Note: A prior edition of this email had the wrong job title for the photo of Danny Jordan, Jackson County Administrator.
Here is the email version of the post again, corrected.
Jackson County, Oregon withheld public information and got the news headline they wanted.
It was manipulative. It was a power play.
The news media make self-government possible. They are a primary mechanism for an informed citizenry. I happily subscribe to the Rogue Valley Times, the Grants Pass Daily Courier, and Ashland.news.
On Thursday morning last week the Jackson County commissioners received a report from county administrator Danny Jordan outlining the presumed costs of adding two commissioners to the current three-person board. The local media were in attendance as were several members of the public, including the leaders of the Jackson County for All group that had gathered petitions to update the county charter. Jordan passed out several sheets of paper to each commissioner. The people in the small room were not allowed to see the numbers on those papers.
These were not personnel files with Social Security numbers. Nor was it litigation strategy. It was public budget information of obvious public interest. It involved matters people would be voting on. A copy of what was being discussed right in front of them could have been shared by being posted on a wall for all to see -- but it was not.
The county told the small group -- a group that included reporters from two local newspapers, two television stations, and the local public radio station -- that they would not share the information contemporaneously. Everyone needed to file a public records request, a process that would take time and paperwork, and then consideration by the county on whether to charge them to get the information, and for how much, and only then to share it. Denise Krause, the leader of the Jackson County for All group, immediately filed such a request. She told me that she had not gotten an OK to get the information as of Thursday afternoon, although she learned that the Rogue Valley Times had gotten it, but only late that day. By coincidence I had telephoned their reporter that afternoon and he hurriedly told me he was right on deadline. The county got the story and headline I had predicted they would want in my post the day prior to the meeting -- a story reporting the purported difficulties and expense of going from three to five commissioners. The commissioners oppose the ballot measures. What better way to frame the issue than as one in which adding two commissioners would somehow be a giant burden.
Here is the headline and photo in the RV Times:
Jordan had given me a heads up that his report would have high-ball numbers. He told me he would be allocating sheriff deputy retirement benefits pro rata to the new commissioners, although they don't share in those benefits. He cited as an example of new expenses that budget committee meetings would require a substantial remodel of the county auditorium because there would not be room on the dais for 10 people. For decades the budget committee met at tables in front of the dais, not on it. That would be a free and easy workaround, but free and easy solutions would not serve the purpose of a headline saying the initiative proposals would be expensive. The way to get that story out was to make sure there wasn't a prompt, informed response from the public to accompany Jordan's report.

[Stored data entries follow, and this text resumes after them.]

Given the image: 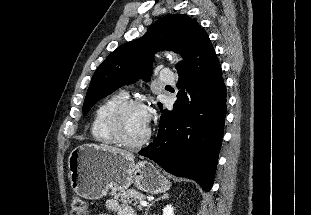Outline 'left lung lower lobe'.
I'll return each mask as SVG.
<instances>
[{
    "label": "left lung lower lobe",
    "instance_id": "1",
    "mask_svg": "<svg viewBox=\"0 0 311 215\" xmlns=\"http://www.w3.org/2000/svg\"><path fill=\"white\" fill-rule=\"evenodd\" d=\"M177 70L179 92L173 109L161 110L157 137L138 153L175 176L195 180L207 192L213 184L227 110L222 69L208 35Z\"/></svg>",
    "mask_w": 311,
    "mask_h": 215
}]
</instances>
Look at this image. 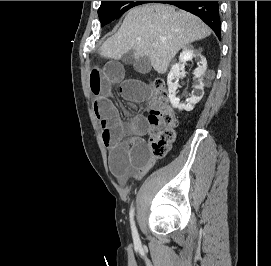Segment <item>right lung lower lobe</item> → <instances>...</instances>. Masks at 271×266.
Wrapping results in <instances>:
<instances>
[{
  "label": "right lung lower lobe",
  "mask_w": 271,
  "mask_h": 266,
  "mask_svg": "<svg viewBox=\"0 0 271 266\" xmlns=\"http://www.w3.org/2000/svg\"><path fill=\"white\" fill-rule=\"evenodd\" d=\"M175 5L200 17L220 38L221 22L218 1H151Z\"/></svg>",
  "instance_id": "98d812e1"
}]
</instances>
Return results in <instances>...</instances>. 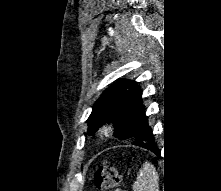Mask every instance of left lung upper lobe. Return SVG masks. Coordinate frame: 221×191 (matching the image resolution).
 I'll return each mask as SVG.
<instances>
[{"instance_id":"5c2ea615","label":"left lung upper lobe","mask_w":221,"mask_h":191,"mask_svg":"<svg viewBox=\"0 0 221 191\" xmlns=\"http://www.w3.org/2000/svg\"><path fill=\"white\" fill-rule=\"evenodd\" d=\"M131 80L123 79L107 88L94 103L88 118V134H94L103 121H110L115 125L114 135L120 139L132 138L134 145L145 147L156 144L155 138L147 140L141 132L136 130V123L131 114V96L133 93Z\"/></svg>"}]
</instances>
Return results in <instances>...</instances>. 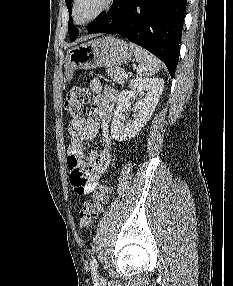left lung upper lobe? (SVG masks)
Here are the masks:
<instances>
[{
  "instance_id": "5c2ea615",
  "label": "left lung upper lobe",
  "mask_w": 233,
  "mask_h": 286,
  "mask_svg": "<svg viewBox=\"0 0 233 286\" xmlns=\"http://www.w3.org/2000/svg\"><path fill=\"white\" fill-rule=\"evenodd\" d=\"M66 1V5H67V8H68V11H69V14L71 15V10H72V1L73 0H65ZM68 32H69V37L72 41H74L77 37H78V34H79V31L78 29L73 25L72 23V19H70L69 21V29H68Z\"/></svg>"
}]
</instances>
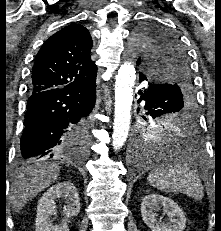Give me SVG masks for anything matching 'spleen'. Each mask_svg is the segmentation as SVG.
I'll list each match as a JSON object with an SVG mask.
<instances>
[{"label":"spleen","instance_id":"3e777b00","mask_svg":"<svg viewBox=\"0 0 221 231\" xmlns=\"http://www.w3.org/2000/svg\"><path fill=\"white\" fill-rule=\"evenodd\" d=\"M149 185L163 192L186 194L195 200L204 196L199 176L180 162L166 161L158 165L147 177Z\"/></svg>","mask_w":221,"mask_h":231}]
</instances>
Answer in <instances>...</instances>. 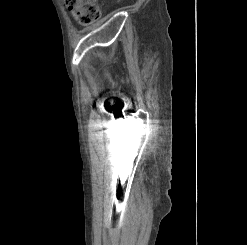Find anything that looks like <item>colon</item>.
I'll list each match as a JSON object with an SVG mask.
<instances>
[{"label": "colon", "instance_id": "1", "mask_svg": "<svg viewBox=\"0 0 247 245\" xmlns=\"http://www.w3.org/2000/svg\"><path fill=\"white\" fill-rule=\"evenodd\" d=\"M74 19L81 25H89L100 17L98 0H64Z\"/></svg>", "mask_w": 247, "mask_h": 245}]
</instances>
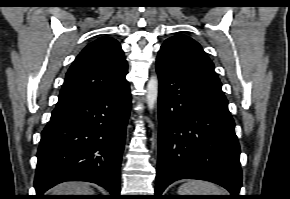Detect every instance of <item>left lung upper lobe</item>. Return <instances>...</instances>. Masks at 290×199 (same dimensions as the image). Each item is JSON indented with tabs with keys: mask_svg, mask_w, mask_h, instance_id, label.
Here are the masks:
<instances>
[{
	"mask_svg": "<svg viewBox=\"0 0 290 199\" xmlns=\"http://www.w3.org/2000/svg\"><path fill=\"white\" fill-rule=\"evenodd\" d=\"M160 51L183 68L220 83L214 71V64L200 44L192 38L181 34L170 37L161 46Z\"/></svg>",
	"mask_w": 290,
	"mask_h": 199,
	"instance_id": "5c2ea615",
	"label": "left lung upper lobe"
}]
</instances>
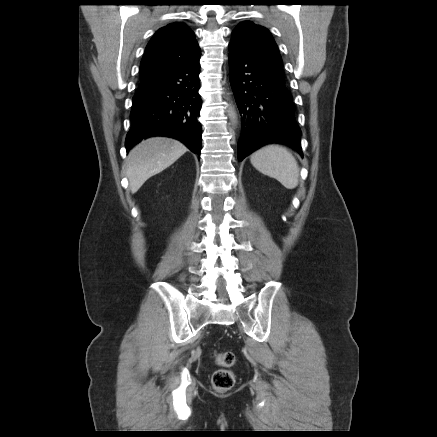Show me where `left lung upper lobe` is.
<instances>
[{
  "label": "left lung upper lobe",
  "instance_id": "obj_1",
  "mask_svg": "<svg viewBox=\"0 0 437 437\" xmlns=\"http://www.w3.org/2000/svg\"><path fill=\"white\" fill-rule=\"evenodd\" d=\"M232 46L284 81L283 62L271 33L251 21L241 22L232 32Z\"/></svg>",
  "mask_w": 437,
  "mask_h": 437
}]
</instances>
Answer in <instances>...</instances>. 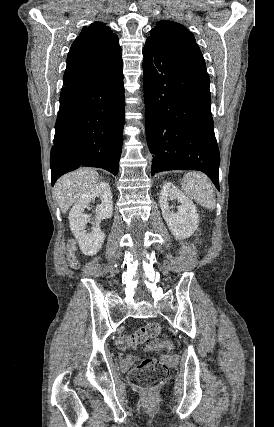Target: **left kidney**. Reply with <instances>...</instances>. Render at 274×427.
<instances>
[{"label": "left kidney", "mask_w": 274, "mask_h": 427, "mask_svg": "<svg viewBox=\"0 0 274 427\" xmlns=\"http://www.w3.org/2000/svg\"><path fill=\"white\" fill-rule=\"evenodd\" d=\"M173 200L181 204V206H177L178 212L176 214L171 210L175 206H169ZM159 202L162 215L176 239H186L194 233L198 227L199 215L193 202L186 198L177 186L171 182H166L160 192Z\"/></svg>", "instance_id": "left-kidney-1"}]
</instances>
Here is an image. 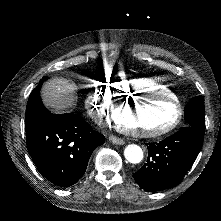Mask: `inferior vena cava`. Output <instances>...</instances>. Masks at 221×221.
I'll list each match as a JSON object with an SVG mask.
<instances>
[{"instance_id": "602c4592", "label": "inferior vena cava", "mask_w": 221, "mask_h": 221, "mask_svg": "<svg viewBox=\"0 0 221 221\" xmlns=\"http://www.w3.org/2000/svg\"><path fill=\"white\" fill-rule=\"evenodd\" d=\"M102 120L103 118L101 115L97 114L96 116H94V121L96 124L100 125L102 123Z\"/></svg>"}]
</instances>
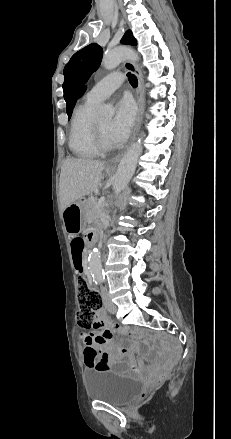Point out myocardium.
<instances>
[{"instance_id": "1", "label": "myocardium", "mask_w": 231, "mask_h": 439, "mask_svg": "<svg viewBox=\"0 0 231 439\" xmlns=\"http://www.w3.org/2000/svg\"><path fill=\"white\" fill-rule=\"evenodd\" d=\"M93 133L94 142L99 151L108 152L116 148L114 144H110L106 141L97 120L94 121Z\"/></svg>"}]
</instances>
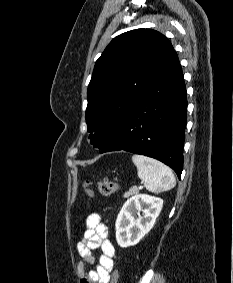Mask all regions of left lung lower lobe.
Wrapping results in <instances>:
<instances>
[{"label":"left lung lower lobe","instance_id":"left-lung-lower-lobe-1","mask_svg":"<svg viewBox=\"0 0 233 283\" xmlns=\"http://www.w3.org/2000/svg\"><path fill=\"white\" fill-rule=\"evenodd\" d=\"M186 87L173 49L148 79L113 139L101 149L146 155L171 167L180 178L186 127Z\"/></svg>","mask_w":233,"mask_h":283}]
</instances>
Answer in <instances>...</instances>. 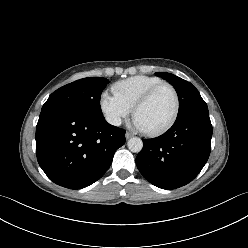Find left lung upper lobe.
Returning <instances> with one entry per match:
<instances>
[{
	"instance_id": "obj_1",
	"label": "left lung upper lobe",
	"mask_w": 248,
	"mask_h": 248,
	"mask_svg": "<svg viewBox=\"0 0 248 248\" xmlns=\"http://www.w3.org/2000/svg\"><path fill=\"white\" fill-rule=\"evenodd\" d=\"M155 74L166 79L171 85H173L177 92L179 111L176 120L187 116L195 110L207 107V104L202 99L198 90L190 82L171 73L158 72Z\"/></svg>"
}]
</instances>
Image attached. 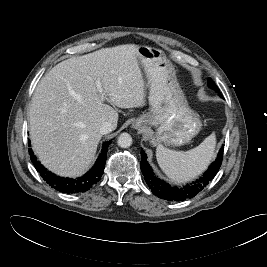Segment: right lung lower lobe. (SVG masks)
Wrapping results in <instances>:
<instances>
[{
	"mask_svg": "<svg viewBox=\"0 0 267 267\" xmlns=\"http://www.w3.org/2000/svg\"><path fill=\"white\" fill-rule=\"evenodd\" d=\"M111 141L105 142L103 144V149L101 154L99 155L95 165L93 168L84 176L76 179H69L56 176L50 173L46 168H44L36 159L32 149H29L30 158L40 173L41 177L54 189L60 191L62 193H78L85 192L89 190L93 184L100 180L105 163H106V155L108 151V147ZM30 146V144H29Z\"/></svg>",
	"mask_w": 267,
	"mask_h": 267,
	"instance_id": "obj_1",
	"label": "right lung lower lobe"
}]
</instances>
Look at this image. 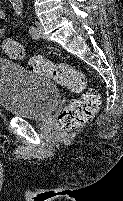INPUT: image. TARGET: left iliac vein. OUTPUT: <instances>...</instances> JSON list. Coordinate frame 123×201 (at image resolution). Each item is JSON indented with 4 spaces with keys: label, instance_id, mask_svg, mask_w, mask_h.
Masks as SVG:
<instances>
[{
    "label": "left iliac vein",
    "instance_id": "1",
    "mask_svg": "<svg viewBox=\"0 0 123 201\" xmlns=\"http://www.w3.org/2000/svg\"><path fill=\"white\" fill-rule=\"evenodd\" d=\"M35 26H36V34H35V38H43L44 37V34H43V27L41 25L40 22L36 21L35 22Z\"/></svg>",
    "mask_w": 123,
    "mask_h": 201
}]
</instances>
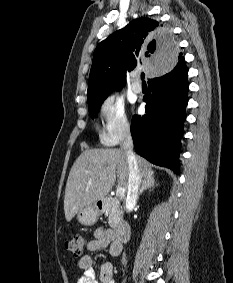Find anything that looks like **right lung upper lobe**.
Segmentation results:
<instances>
[{
	"label": "right lung upper lobe",
	"instance_id": "cb5924a9",
	"mask_svg": "<svg viewBox=\"0 0 233 283\" xmlns=\"http://www.w3.org/2000/svg\"><path fill=\"white\" fill-rule=\"evenodd\" d=\"M169 28L150 18H137L100 42L93 55L88 82V106L102 103L125 83L126 71L171 70L186 54ZM161 59V60H159Z\"/></svg>",
	"mask_w": 233,
	"mask_h": 283
}]
</instances>
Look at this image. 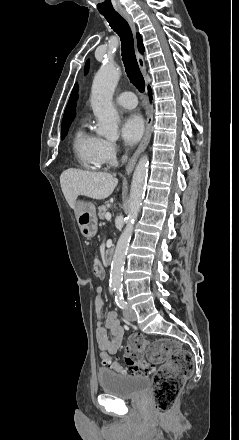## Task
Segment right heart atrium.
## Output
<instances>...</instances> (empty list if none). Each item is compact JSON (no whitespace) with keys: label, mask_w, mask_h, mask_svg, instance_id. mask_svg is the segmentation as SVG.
Wrapping results in <instances>:
<instances>
[{"label":"right heart atrium","mask_w":239,"mask_h":440,"mask_svg":"<svg viewBox=\"0 0 239 440\" xmlns=\"http://www.w3.org/2000/svg\"><path fill=\"white\" fill-rule=\"evenodd\" d=\"M99 154L106 165H112L117 156V145L106 139H100L98 141Z\"/></svg>","instance_id":"obj_1"}]
</instances>
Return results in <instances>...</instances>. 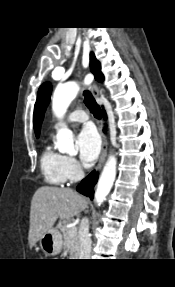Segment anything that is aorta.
Instances as JSON below:
<instances>
[{
    "label": "aorta",
    "instance_id": "obj_1",
    "mask_svg": "<svg viewBox=\"0 0 175 287\" xmlns=\"http://www.w3.org/2000/svg\"><path fill=\"white\" fill-rule=\"evenodd\" d=\"M78 91L79 85L75 82L60 85L55 89L52 99V110L59 119L64 117L69 105L77 96ZM55 145L61 153H76L73 133L66 126L58 130ZM116 166V157L110 155L103 168L95 192V200L98 205L103 203L113 186L116 178Z\"/></svg>",
    "mask_w": 175,
    "mask_h": 287
}]
</instances>
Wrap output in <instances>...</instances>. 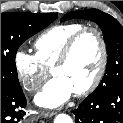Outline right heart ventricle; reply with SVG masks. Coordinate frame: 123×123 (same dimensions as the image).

The county got what it wanted.
Jackson County is treating public information as if it were secrets to be pried from them. The Jackson County for All group is still waiting for the information and it may be five days or longer. They will need to pay $13 to get it, which they will happily pay. Remember, that information was right there on the table, available to be handed out or posted. But no. Jump through hoops. Wait. Pay. Wait some more.
The county has a bunker mentality. There is no law requiring that the county make public information hard to get. This is a choice. A policy of inconvenience. The county should want the public to know what it is doing. There are important issues where the county needs public support, including a major new jail, an animal shelter, and homeless people living on the Greenway. The county attitude should be one of helpfulness, not resistance, especially when information can be shared simply and at negligible cost, as in this case. It is far more costly for the county to process a public information request form than simply to be friendly and cooperative.
Look at this invoice. What a waste! The county assigned staff time to prepare this, but not staff time to thumb-tack the public information to a bulletin board so it could be read by people standing in front of them.
The media is not the enemy of the county. Nor is the public. This isn't a cost saving issue -- quite the opposite. There is no legal prohibition against making public information available -- again, the intent of our public meeting laws are quite the opposite. It is a control issue. The county is intentionally making it hard to see what it is doing. Bureaucratic delay stiff-arms the public. It is a manipulative way to influence what news the media will present. Making the general public and the media jump through hoops is a way to show who is boss.
The county commissioners and their administrator have it backwards. The public is the boss.
Another example of how our county commissioners are not providing adequate oversight of county business or truly representing the needs of the public. Our county commissioners seem to think of themselves as CEOs of county, but they are supposed to be public servants--the citizens' eyes and ears on how are county is managed. We are lucky that the Jackson County for All group is shedding some light on the way things are managed by our Board of Commissioners. We definitely need a better functioning board. Expanding the board from three commissioners to five and making the positions nonpartisan will be an excellent start. And stopping the salary creep for the commissioners is long overdue!
Peter, I certainly hope you will submit today's post to all 3 newspapers serving our area, as guest opinions. I believe that will help mobilize even more people in favor of the changes so badly needed in this County.